Code Whittling

January 03, 2013

Reading other people's code is a valuable learning exercise, but it can be very difficult no matter how experienced or talented the original developers were. It's tough to read other people's code, especially on projects you are unfamiliar with. You may be a fan of an open-source project, and want to learn from it, but get lost once you start trying to read through it. Even if the project was exceptionally well-written, the size of the project and its unfamiliar concepts may be obstacles to an outside observer.

In recent months, I tried to learn how two open-source projects work: Rhino Licensing and xUnit. In each case, I immediately ran into the typical problem: I didn't know where to start to really get a feel for how these projects work, and the thought of just opening Solution Explorer and reading through each file in random order just didn't seem like it would be useful.

Our brains don't work like IDEs. I can't just read 100,000 lines of code and expect to retain enough of that information to be useful. Instead, I took a different tack. When I'm actually working on a team project, I don't find myself sitting still, idly reading thousands of lines of code straight through. That would be ridiculous, so why was I about to do precisely that to learn about these other projects?

Instead of pointlessly trying to read and remember everything, I wanted to pursue two other goals simultaneously: engaging with the code like an active contributor while discovering and honing in on the most relevant parts.

Act like a contributor: When working on a real project for a client, I don't just sit there and read the team's contributions straight through, for the same reason that didn't work while reading other people's open-source projects. Instead, we all gain an understanding of a project over time, through active and repeated interaction with the code. I need to implement feature X, which is similar to feature Y, so I start searching for feature Y. Maybe I compare its implementation to the user interface. Maybe I see something surprising that I would have forgotten to do in my own feature. Heck, maybe I find a bug, or a way to make both features share most of their implementation. Maybe it's not obvious how a particular identifier affects the system, so I do an escape analysis for it...

In all of these activities, our hands are glued to keyboards: writing code, refactoring code, searching through code paths, and the like. If we simulate these activities while trying to learn about someone else's open-source project, we are more likely to benefit from the activity in the same way we benefit from these activities on our own "real" projects.
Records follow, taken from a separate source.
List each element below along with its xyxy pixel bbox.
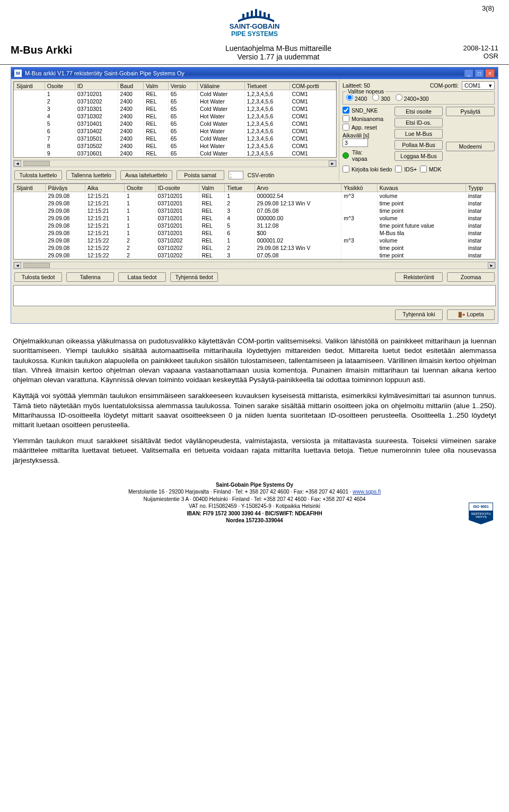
column-header[interactable]: COM-portti bbox=[289, 82, 336, 90]
find-id-button[interactable]: Etsi ID-os. bbox=[394, 118, 443, 127]
scroll-right-icon[interactable]: ► bbox=[329, 160, 336, 167]
table-row[interactable]: 29.09.0812:15:22203710202REL229.09.08 12… bbox=[14, 244, 495, 252]
column-header[interactable]: Aika bbox=[85, 184, 124, 192]
poll-mbus-button[interactable]: Pollaa M-Bus bbox=[394, 140, 443, 150]
table-cell: 000000.00 bbox=[254, 214, 341, 222]
table-cell: 65 bbox=[168, 90, 197, 98]
load-data-button[interactable]: Lataa tiedot bbox=[118, 272, 166, 282]
minimize-button[interactable]: _ bbox=[464, 69, 473, 77]
print-list-button[interactable]: Tulosta luettelo bbox=[14, 170, 62, 180]
table-cell: 29.09.08 bbox=[46, 214, 85, 222]
scroll-left-icon[interactable]: ◄ bbox=[14, 262, 21, 269]
column-header[interactable]: Osoite bbox=[124, 184, 155, 192]
column-header[interactable]: Valm bbox=[144, 82, 169, 90]
column-header[interactable]: Kuvaus bbox=[377, 184, 466, 192]
table-row[interactable]: 1037102012400REL65Cold Water1,2,3,4,5,6C… bbox=[14, 90, 336, 98]
modem-button[interactable]: Modeemi bbox=[446, 142, 495, 151]
column-header[interactable]: Sijainti bbox=[14, 82, 45, 90]
table-row[interactable]: 5037104012400REL65Cold Water1,2,3,4,5,6C… bbox=[14, 120, 336, 127]
registration-button[interactable]: Rekisteröinti bbox=[395, 272, 443, 282]
csv-separator-input[interactable] bbox=[229, 171, 243, 179]
find-address-button[interactable]: Etsi osoite bbox=[394, 107, 443, 116]
table-cell: REL bbox=[144, 142, 169, 150]
table-cell: COM1 bbox=[289, 150, 336, 157]
speed-group: Valitse nopeus 2400 300 2400+300 bbox=[343, 91, 495, 105]
mdk-checkbox[interactable]: MDK bbox=[420, 166, 441, 172]
read-mbus-button[interactable]: Lue M-Bus bbox=[394, 129, 443, 139]
table-row[interactable]: 9037106012400REL65Cold Water1,2,3,4,5,6C… bbox=[14, 150, 336, 157]
log-output[interactable] bbox=[13, 285, 496, 306]
footer-website-link[interactable]: www.sgps.fi bbox=[353, 489, 381, 495]
table-row[interactable]: 29.09.0812:15:21103710201REL229.09.08 12… bbox=[14, 200, 495, 207]
column-header[interactable]: Tietue bbox=[225, 184, 254, 192]
door-exit-icon bbox=[458, 311, 465, 318]
column-header[interactable]: Versio bbox=[168, 82, 197, 90]
column-header[interactable]: Baud bbox=[118, 82, 144, 90]
table-cell: REL bbox=[199, 244, 225, 252]
table-cell: 03710502 bbox=[75, 142, 118, 150]
table-row[interactable]: 29.09.0812:15:22203710202REL1000001.02m^… bbox=[14, 237, 495, 244]
devices-table[interactable]: SijaintiOsoiteIDBaudValmVersioVäliaineTi… bbox=[13, 81, 337, 158]
table-row[interactable]: 29.09.0812:15:21103710201REL1000002.54m^… bbox=[14, 192, 495, 200]
table-row[interactable]: 29.09.0812:15:21103710201REL4000000.00m^… bbox=[14, 214, 495, 222]
logo-brand-text: SAINT-GOBAIN bbox=[230, 22, 280, 30]
table-row[interactable]: 4037103022400REL65Hot Water1,2,3,4,5,6CO… bbox=[14, 113, 336, 120]
table-row[interactable]: 29.09.0812:15:21103710201REL6$00M-Bus ti… bbox=[14, 229, 495, 237]
table-cell: 65 bbox=[168, 105, 197, 113]
iso-bottom-text: SERTIFIOITUYRITYS bbox=[469, 511, 493, 520]
snd-nke-checkbox[interactable]: SND_NKE bbox=[343, 107, 391, 114]
scrollbar-horizontal-2[interactable]: ◄ ► bbox=[13, 262, 496, 269]
column-header[interactable]: Tyypp bbox=[466, 184, 495, 192]
comport-select[interactable]: COM1 ▾ bbox=[462, 81, 495, 90]
log-mbus-button[interactable]: Loggaa M-Bus bbox=[394, 151, 443, 161]
table-cell: 03710201 bbox=[155, 200, 199, 207]
table-row[interactable]: 29.09.0812:15:21103710201REL307.05.08tim… bbox=[14, 207, 495, 214]
scroll-thumb[interactable] bbox=[23, 161, 50, 166]
speed-radio-300[interactable]: 300 bbox=[372, 94, 390, 102]
scroll-thumb[interactable] bbox=[23, 263, 50, 268]
table-row[interactable]: 29.09.0812:15:21103710201REL531.12.08tim… bbox=[14, 222, 495, 229]
maximize-button[interactable]: □ bbox=[475, 69, 484, 77]
close-button[interactable]: × bbox=[485, 69, 495, 77]
column-header[interactable]: ID bbox=[75, 82, 118, 90]
write-logfile-checkbox[interactable]: Kirjoita loki tiedo bbox=[343, 166, 392, 172]
stop-button[interactable]: Pysäytä bbox=[446, 107, 495, 116]
column-header[interactable]: Päiväys bbox=[46, 184, 85, 192]
clear-log-button[interactable]: Tyhjennä loki bbox=[395, 309, 443, 320]
table-row[interactable]: 2037102022400REL65Hot Water1,2,3,4,5,6CO… bbox=[14, 98, 336, 105]
save-list-button[interactable]: Tallenna luettelo bbox=[66, 170, 116, 180]
table-row[interactable]: 7037105012400REL65Cold Water1,2,3,4,5,6C… bbox=[14, 135, 336, 142]
table-cell: 1 bbox=[124, 229, 155, 237]
column-header[interactable]: Yksikkö bbox=[341, 184, 377, 192]
column-header[interactable]: Tietueet bbox=[244, 82, 289, 90]
table-row[interactable]: 8037105022400REL65Hot Water1,2,3,4,5,6CO… bbox=[14, 142, 336, 150]
table-row[interactable]: 3037103012400REL65Cold Water1,2,3,4,5,6C… bbox=[14, 105, 336, 113]
open-list-button[interactable]: Avaa laiteluettelo bbox=[120, 170, 172, 180]
scroll-right-icon[interactable]: ► bbox=[488, 262, 495, 269]
save-data-button[interactable]: Tallenna bbox=[66, 272, 114, 282]
appreset-checkbox[interactable]: App. reset bbox=[343, 124, 391, 131]
zoom-button[interactable]: Zoomaa bbox=[447, 272, 495, 282]
scroll-left-icon[interactable]: ◄ bbox=[14, 160, 21, 167]
table-cell: REL bbox=[144, 135, 169, 142]
table-row[interactable]: 29.09.0812:15:22203710202REL307.05.08tim… bbox=[14, 252, 495, 259]
print-data-button[interactable]: Tulosta tiedot bbox=[14, 272, 62, 282]
speed-radio-2400-300[interactable]: 2400+300 bbox=[396, 94, 429, 102]
column-header[interactable]: Väliaine bbox=[198, 82, 245, 90]
column-header[interactable]: Valm bbox=[199, 184, 225, 192]
ids-checkbox[interactable]: IDS+ bbox=[395, 166, 417, 172]
column-header[interactable]: Sijainti bbox=[14, 184, 46, 192]
clear-data-button[interactable]: Tyhjennä tiedot bbox=[170, 272, 218, 282]
speed-radio-2400[interactable]: 2400 bbox=[346, 94, 367, 102]
table-row[interactable]: 6037104022400REL65Hot Water1,2,3,4,5,6CO… bbox=[14, 127, 336, 135]
readings-table[interactable]: SijaintiPäiväysAikaOsoiteID-osoiteValmTi… bbox=[13, 183, 496, 260]
column-header[interactable]: Osoite bbox=[45, 82, 75, 90]
scrollbar-horizontal[interactable]: ◄ ► bbox=[13, 160, 337, 167]
remove-duplicates-button[interactable]: Poista samat bbox=[177, 170, 224, 180]
quit-button[interactable]: Lopeta bbox=[447, 309, 495, 320]
column-header[interactable]: Arvo bbox=[254, 184, 341, 192]
footer-line-1: Merstolantie 16 · 29200 Harjavalta · Fin… bbox=[128, 489, 353, 495]
monisanoma-checkbox[interactable]: Monisanoma bbox=[343, 115, 391, 122]
interval-input[interactable] bbox=[343, 139, 368, 147]
column-header[interactable]: ID-osoite bbox=[155, 184, 199, 192]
Hone in on what's relevant: Large projects are daunting, and small projects aren't. Usually, there is a particular part of a project you happen to use the most and are interested in learning about. Everything else in the project is a distracting obstacle. By deliberately removing the parts that aren't too important to you, it'll be easier to focus on the parts you do care about.

I like to think of this combined activity as "Code Whittling". You destroy a project from the outside in, learning about it as you go.

Destroying a Project

I started by creating a throwaway clone of the tool I wanted to learn about. Then, I thought of its features from the point of view of someone using it within their own project, and identified the main features that I don't care about. These feature may very well be useful, but were unrelated to the ones I really wanted to learn about. I started violently removing those "irrelevant" features left and right. After gutting the major features I wasn't interested in learning about, I was left with a smaller task and had a better feel for the high-level organization of the project.
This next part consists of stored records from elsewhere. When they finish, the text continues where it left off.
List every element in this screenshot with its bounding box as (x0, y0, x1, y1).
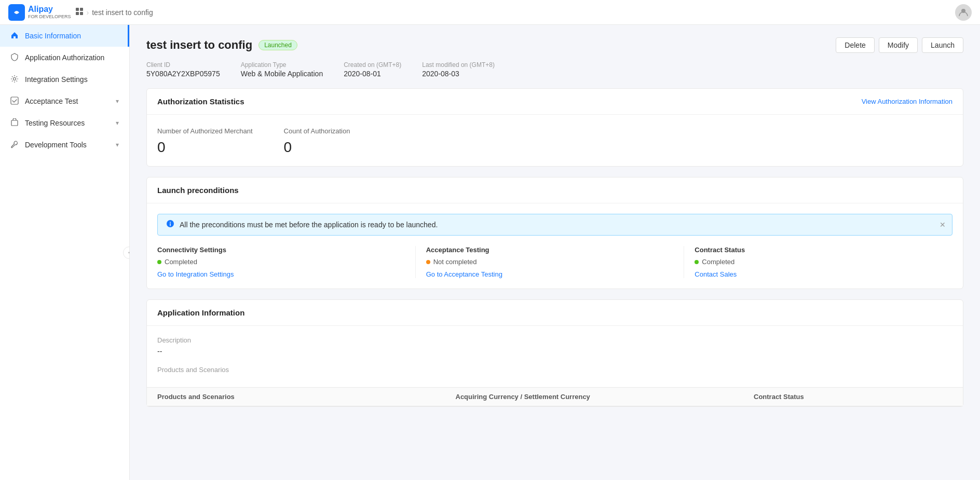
logo-sub: FOR DEVELOPERS (28, 14, 71, 20)
page-header: test insert to config Launched Delete Mo… (146, 37, 963, 53)
sidebar-item-application-authorization[interactable]: Application Authorization (0, 47, 129, 68)
logo: Alipay FOR DEVELOPERS (8, 4, 71, 21)
acceptance-status-text: Not completed (433, 258, 477, 266)
svg-rect-3 (76, 12, 79, 15)
acceptance-link[interactable]: Go to Acceptance Testing (426, 270, 502, 278)
delete-button[interactable]: Delete (836, 37, 874, 53)
app-type-label: Application Type (241, 61, 323, 68)
topbar: Alipay FOR DEVELOPERS › test insert to c… (0, 0, 980, 25)
topbar-right (955, 4, 972, 21)
svg-rect-7 (11, 97, 18, 104)
user-avatar[interactable] (955, 4, 972, 21)
auth-stats-body: Number of Authorized Merchant 0 Count of… (147, 115, 963, 166)
created-label: Created on (GMT+8) (344, 61, 401, 68)
layout: Basic Information Application Authorizat… (0, 25, 980, 480)
contract-label: Contract Status (695, 246, 942, 254)
breadcrumb-home-icon[interactable] (75, 7, 84, 17)
launch-preconditions-title: Launch preconditions (157, 186, 239, 195)
svg-point-6 (13, 78, 16, 80)
acceptance-col: Acceptance Testing Not completed Go to A… (426, 246, 685, 278)
contract-link[interactable]: Contact Sales (695, 270, 737, 278)
table-col3-header: Contract Status (754, 393, 952, 401)
sidebar: Basic Information Application Authorizat… (0, 25, 130, 480)
authorization-value: 0 (284, 139, 350, 156)
alert-close-button[interactable]: ✕ (940, 221, 946, 229)
sidebar-item-development-tools[interactable]: Development Tools ▾ (0, 134, 129, 156)
logo-text: Alipay (28, 5, 53, 13)
svg-rect-8 (11, 120, 18, 126)
chevron-down-icon-dev: ▾ (116, 141, 119, 148)
shield-icon (10, 53, 20, 62)
connectivity-label: Connectivity Settings (157, 246, 405, 254)
app-info-header: Application Information (147, 300, 963, 326)
preconditions-grid: Connectivity Settings Completed Go to In… (157, 246, 952, 278)
auth-stats-card: Authorization Statistics View Authorizat… (146, 88, 963, 167)
chevron-down-icon-testing: ▾ (116, 119, 119, 127)
chevron-down-icon: ▾ (116, 98, 119, 105)
launch-button[interactable]: Launch (922, 37, 963, 53)
page-actions: Delete Modify Launch (836, 37, 963, 53)
merchant-label: Number of Authorized Merchant (157, 127, 253, 135)
authorization-label: Count of Authorization (284, 127, 350, 135)
topbar-left: Alipay FOR DEVELOPERS › test insert to c… (8, 4, 153, 21)
merchant-value: 0 (157, 139, 253, 156)
modified-value: 2020-08-03 (422, 70, 459, 78)
acceptance-label: Acceptance Testing (426, 246, 674, 254)
meta-app-type: Application Type Web & Mobile Applicatio… (241, 61, 323, 78)
products-label: Products and Scenarios (157, 366, 952, 374)
info-icon (166, 220, 174, 230)
contract-col: Contract Status Completed Contact Sales (695, 246, 952, 278)
page-title-area: test insert to config Launched (146, 38, 297, 52)
svg-rect-1 (76, 8, 79, 11)
tool-icon (10, 140, 20, 149)
logo-text-area: Alipay FOR DEVELOPERS (28, 5, 71, 20)
page-title: test insert to config (146, 38, 252, 52)
table-col1-header: Products and Scenarios (157, 393, 456, 401)
connectivity-status-row: Completed (157, 258, 405, 266)
client-id-value: 5Y080A2Y2XBP05975 (146, 70, 220, 78)
breadcrumb: › test insert to config (75, 7, 153, 17)
check-icon (10, 97, 20, 106)
info-alert: All the preconditions must be met before… (157, 214, 952, 236)
sidebar-item-basic-information[interactable]: Basic Information (0, 25, 129, 47)
box-icon (10, 118, 20, 128)
description-value: -- (157, 347, 952, 355)
collapse-icon: ‹ (128, 250, 130, 255)
svg-rect-4 (80, 12, 83, 15)
gear-icon (10, 75, 20, 84)
client-id-label: Client ID (146, 61, 220, 68)
status-badge: Launched (258, 40, 297, 50)
meta-info: Client ID 5Y080A2Y2XBP05975 Application … (146, 61, 963, 78)
launch-preconditions-header: Launch preconditions (147, 177, 963, 203)
sidebar-item-integration-settings[interactable]: Integration Settings (0, 68, 129, 90)
breadcrumb-current: test insert to config (92, 8, 153, 17)
sidebar-item-integration-settings-label: Integration Settings (25, 75, 88, 84)
authorization-stat: Count of Authorization 0 (284, 127, 350, 156)
modify-button[interactable]: Modify (879, 37, 918, 53)
app-info-title: Application Information (157, 308, 244, 317)
sidebar-item-testing-resources[interactable]: Testing Resources ▾ (0, 112, 129, 134)
alert-text: All the preconditions must be met before… (180, 221, 438, 229)
auth-stats-header: Authorization Statistics View Authorizat… (147, 89, 963, 115)
connectivity-status-dot (157, 260, 161, 264)
acceptance-status-row: Not completed (426, 258, 674, 266)
view-auth-link[interactable]: View Authorization Information (862, 98, 952, 105)
launch-preconditions-body: All the preconditions must be met before… (147, 203, 963, 289)
auth-stats-title: Authorization Statistics (157, 97, 244, 106)
contract-status-row: Completed (695, 258, 942, 266)
contract-status-dot (695, 260, 699, 264)
created-value: 2020-08-01 (344, 70, 381, 78)
meta-modified: Last modified on (GMT+8) 2020-08-03 (422, 61, 495, 78)
acceptance-status-dot (426, 260, 430, 264)
breadcrumb-separator: › (87, 8, 89, 17)
modified-label: Last modified on (GMT+8) (422, 61, 495, 68)
home-icon (10, 31, 20, 40)
connectivity-link[interactable]: Go to Integration Settings (157, 270, 234, 278)
app-info-card: Application Information Description -- P… (146, 299, 963, 407)
svg-rect-2 (80, 8, 83, 11)
sidebar-item-acceptance-test[interactable]: Acceptance Test ▾ (0, 90, 129, 112)
sidebar-item-application-authorization-label: Application Authorization (25, 53, 104, 62)
sidebar-toggle[interactable]: ‹ (123, 246, 130, 259)
logo-icon (8, 4, 25, 21)
sidebar-item-testing-resources-label: Testing Resources (25, 119, 85, 127)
Even at this point, though, I didn't stop whittling. Within the features I did care about, there were now some unused classes, unused methods, and unused fields, some identified by ReSharper. I started removing these, too, which in some cases had a cascading effect. This step left me with the code that I really wanted to learn about.

Armed with the confidence of working with something that was now smaller and somewhat familiar, I started applying small refactorings. Within a pefectly good and still-used method, I would try to rewrite parts in my own style. "If I was the original contributor, how would I have implemented this tiny bit here?" or, "If I was going to write an alternative project, what would I have named that concept?"
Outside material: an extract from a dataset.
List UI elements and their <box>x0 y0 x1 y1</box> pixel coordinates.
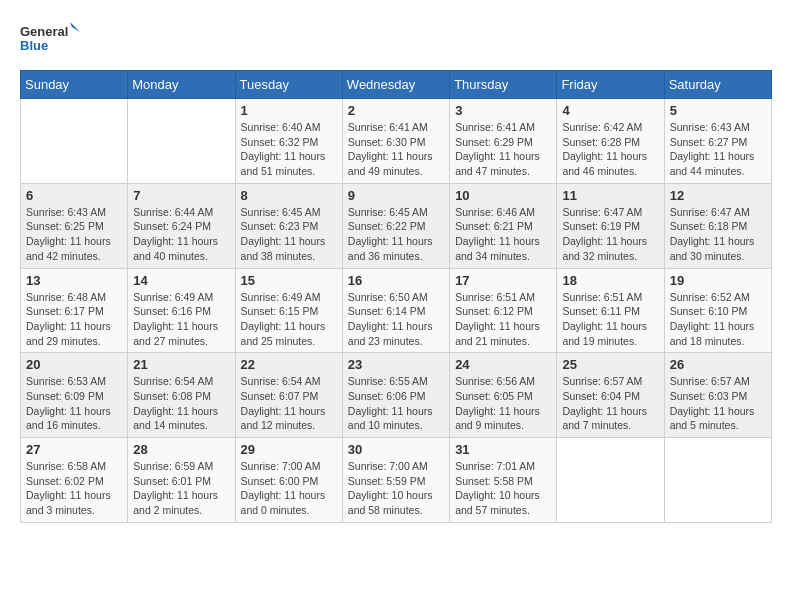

I found that actually working with the code like this, even though the "work" itself was not strictly productive, helped me to get a better understanding of the project than I would have gotten simply reading through it all. This activity kept me focused, and helped me to see the major concepts through the eyes of the real contributors, all while honing in on the information I was originally after.

In the coming weeks, we'll walk through this process on a few open-source projects, starting with my previous experiences whittling Rhino Licensing and xUnit.